Böylece Temel Gelir Güvencesini ülkede yaşayan ve belli bir yaşın üzerindeki, işi olsun olmasın, geliri olsun olmasın, herkes için düzenli ve sürekli aylık gelir olarak tanımlıyoruz. Bu her ülkenin durumuna göre farklılıklar arz edebilir, örneğin öncelikle nüfusun en yoksullarından başlanabilir ama nihai amaç herkesi böyle bir güvenceye kavuşturmaktır.

Temel Gelir Güvencesi talebinin iki zemini var

Kısaca bu talebin haklı iki zemini var: İlki sermayenin hizmetindeki teknolojinin canlı emeğin bir kısmını üretim dışına iterek gelirsiz bırakması ve bunun sonucunda yoksulluğun derinleşmesi ve toplumsallaşması. Bu gelişme istihdam ile gelir arasındaki bağı koparmaya başladı.

İkincisi ise böyle bir talebin bir insanlık hakkı olarak savunulması. İnsan olarak hepimizin ortaklaşa olarak yarattığımız sosyal mirastan pay alma talebimiz. Yani yoksulluk ve işsizlik sorun olmasa da Temel Gelir Güvencesi ile kendi yarattığımız mirastan pay almamız en doğal hakkımız. Bunların dışında Temel Gelir Güvencesinin patron karşısında işçiyi, patriarka karşısında kadını, adaletsiz düzen karşısında engellileri koruyabileceğine ve doğanın tahribatını önleyebileceğine inanıyoruz.

Günümüzde bu güvencenin ABD, Kanada, Hindistan, Brezilya, Finlandiya olmak üzere birçok ülkede pilot uygulamaları söz konusu.

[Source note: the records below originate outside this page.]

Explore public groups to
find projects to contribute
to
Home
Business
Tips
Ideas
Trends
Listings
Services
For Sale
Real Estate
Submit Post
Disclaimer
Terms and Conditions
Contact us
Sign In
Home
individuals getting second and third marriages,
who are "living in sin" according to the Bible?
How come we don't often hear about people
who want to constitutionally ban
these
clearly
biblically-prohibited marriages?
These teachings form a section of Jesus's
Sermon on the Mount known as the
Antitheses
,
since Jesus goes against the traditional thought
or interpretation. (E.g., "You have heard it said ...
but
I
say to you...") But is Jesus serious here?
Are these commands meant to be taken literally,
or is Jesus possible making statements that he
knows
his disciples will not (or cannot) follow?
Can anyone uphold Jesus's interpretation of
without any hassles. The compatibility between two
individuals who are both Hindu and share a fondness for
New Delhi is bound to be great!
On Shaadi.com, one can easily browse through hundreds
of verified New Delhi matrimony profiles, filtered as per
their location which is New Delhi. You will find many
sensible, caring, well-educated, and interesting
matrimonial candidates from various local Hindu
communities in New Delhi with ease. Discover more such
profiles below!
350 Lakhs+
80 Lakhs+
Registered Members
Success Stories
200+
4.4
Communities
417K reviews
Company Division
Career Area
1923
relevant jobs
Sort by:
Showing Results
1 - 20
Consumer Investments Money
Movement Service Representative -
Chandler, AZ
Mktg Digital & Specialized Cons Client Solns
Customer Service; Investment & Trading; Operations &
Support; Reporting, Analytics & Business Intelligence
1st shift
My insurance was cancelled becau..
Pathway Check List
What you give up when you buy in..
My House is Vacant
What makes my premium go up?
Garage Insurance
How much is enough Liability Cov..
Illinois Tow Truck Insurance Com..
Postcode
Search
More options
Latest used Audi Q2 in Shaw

Bu uygulamalar giderek yaygınlaşıyor. İspanya gibi bazı ülkelerse böyle bir uygulamayı başlatma kararı aldılar. Uygulamanın ilk sonucu, bunun insanları daha mutlu ettiği ve özgüvenlerini güçlendirdiği yönünde.

  • Salgın zamanı dışında da temel gelir güvencesinin kalıcı olması gerekir mi? Bunun finansmanı sağlanabilir mi? Sağlanırsa kimler için nasıl sağlanır?

Prof. Dr. Mustafa Durmuş: Böyle bir güvence salgın bitse dahi devam etmeli zira kapitalizmin neden olduğu sorunlar bitmediği gibi, kapitalist sömürü de artarak sürüyor. Bunun kalıcı ve sağlıklı finansmanının bizim gibi ülkelerde tek yolu var: Devlet bütçesi.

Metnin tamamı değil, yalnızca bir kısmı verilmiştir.